====== Task data ======
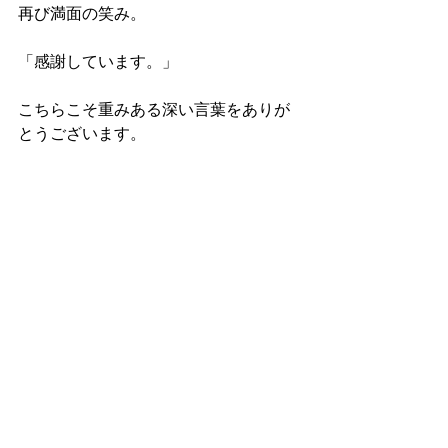
再び満面の笑み。
「感謝しています。」
こちらこそ重みある深い言葉をありが
とうございます。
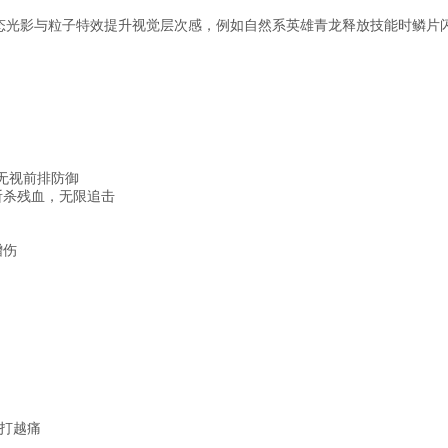
态光影与粒子特效提升视觉层次感，例如自然系英雄青龙释放技能时鳞片
，无视前排防御
斩杀残血，无限追击
增伤
打越痛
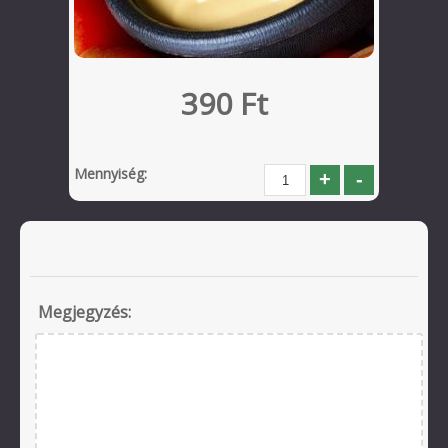
390 Ft
Mennyiség:
Megjegyzés:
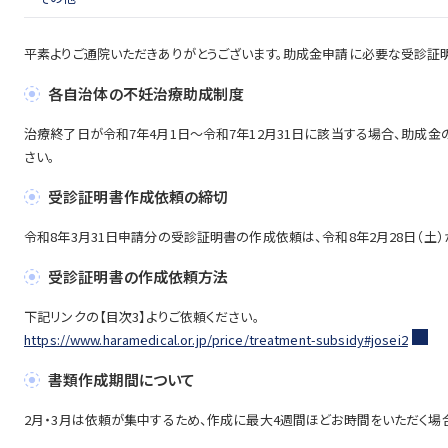
平素よりご通院いただきありがとうございます。助成金申請に必要な受診証
各自治体の不妊治療助成制度
治療終了日が令和7年4月1日～令和7年12月31日に該当する場合、助成
さい。
受診証明書作成依頼の締切
令和8年3月31日申請分の受診証明書の作成依頼は、令和8年2月28日（土
受診証明書の作成依頼方法
下記リンクの【目次3】よりご依頼ください。
https://www.haramedical.or.jp/price/treatment-subsidy#josei2
書類作成期間について
2月・3月は依頼が集中するため、作成に最大4週間ほどお時間をいただく場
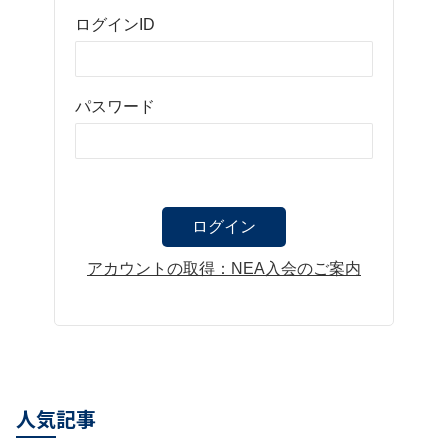
ログインID
パスワード
アカウントの取得：NEA入会のご案内
人気記事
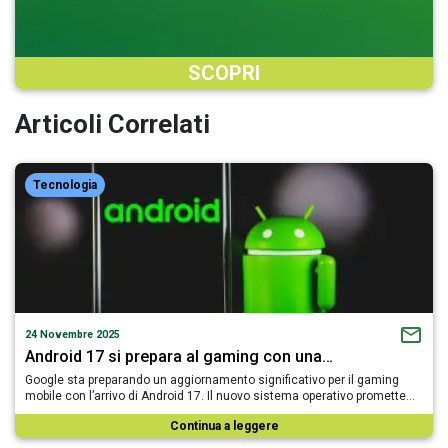
SCOPRI
Articoli Correlati
Tecnologia
24 Novembre 2025
Android 17 si prepara al gaming con una…
Google sta preparando un aggiornamento significativo per il gaming
mobile con l’arrivo di Android 17. Il nuovo sistema operativo promette…
Continua a leggere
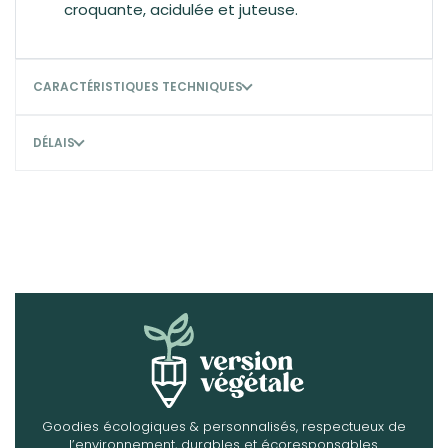
croquante, acidulée et juteuse.
CARACTÉRISTIQUES TECHNIQUES
DÉLAIS
Goodies écologiques & personnalisés, respectueux de
l’environnement, durables et écoresponsables.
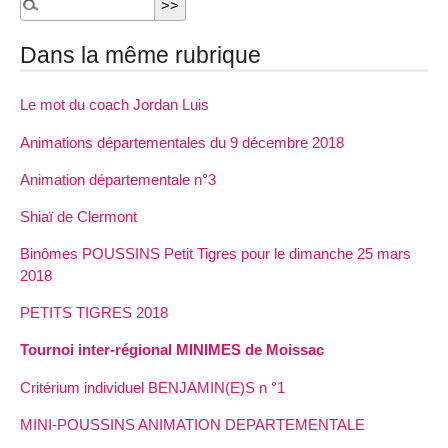
Dans la même rubrique
Le mot du coach Jordan Luis
Animations départementales du 9 décembre 2018
Animation départementale n°3
Shiaï de Clermont
Binômes POUSSINS Petit Tigres pour le dimanche 25 mars
2018
PETITS TIGRES 2018
Tournoi inter-régional MINIMES de Moissac
Critérium individuel BENJAMIN(E)S n °1
MINI-POUSSINS ANIMATION DEPARTEMENTALE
======
Set every record down exactly, omitting pictures.

## Response to the task
再び満面の笑み。
「感謝しています。」
こちらこそ重みある深い言葉をありが
とうございます。
态光影与粒子特效提升视觉层次感，例如自然系英雄青龙释放技能时鳞片
，无视前排防御
斩杀残血，无限追击
增伤
打越痛
390 Ft
Mennyiség:
Megjegyzés:
平素よりご通院いただきありがとうございます。助成金申請に必要な受診証
各自治体の不妊治療助成制度
治療終了日が令和7年4月1日～令和7年12月31日に該当する場合、助成
さい。
受診証明書作成依頼の締切
令和8年3月31日申請分の受診証明書の作成依頼は、令和8年2月28日（土
受診証明書の作成依頼方法
下記リンクの【目次3】よりご依頼ください。
https://www.haramedical.or.jp/price/treatment-subsidy#josei2
書類作成期間について
2月・3月は依頼が集中するため、作成に最大4週間ほどお時間をいただく場
ログインID
パスワード
アカウントの取得：NEA入会のご案内
人気記事
SCOPRI
Articoli Correlati
Tecnologia
24 Novembre 2025
Android 17 si prepara al gaming con una…
Google sta preparando un aggiornamento significativo per il gaming
mobile con l’arrivo di Android 17. Il nuovo sistema operativo promette…
Continua a leggere
croquante, acidulée et juteuse.
CARACTÉRISTIQUES TECHNIQUES
DÉLAIS
Goodies écologiques & personnalisés, respectueux de
l’environnement, durables et écoresponsables.
Dans la même rubrique
Le mot du coach Jordan Luis
Animations départementales du 9 décembre 2018
Animation départementale n°3
Shiaï de Clermont
Binômes POUSSINS Petit Tigres pour le dimanche 25 mars
2018
PETITS TIGRES 2018
Tournoi inter-régional MINIMES de Moissac
Critérium individuel BENJAMIN(E)S n °1
MINI-POUSSINS ANIMATION DEPARTEMENTALE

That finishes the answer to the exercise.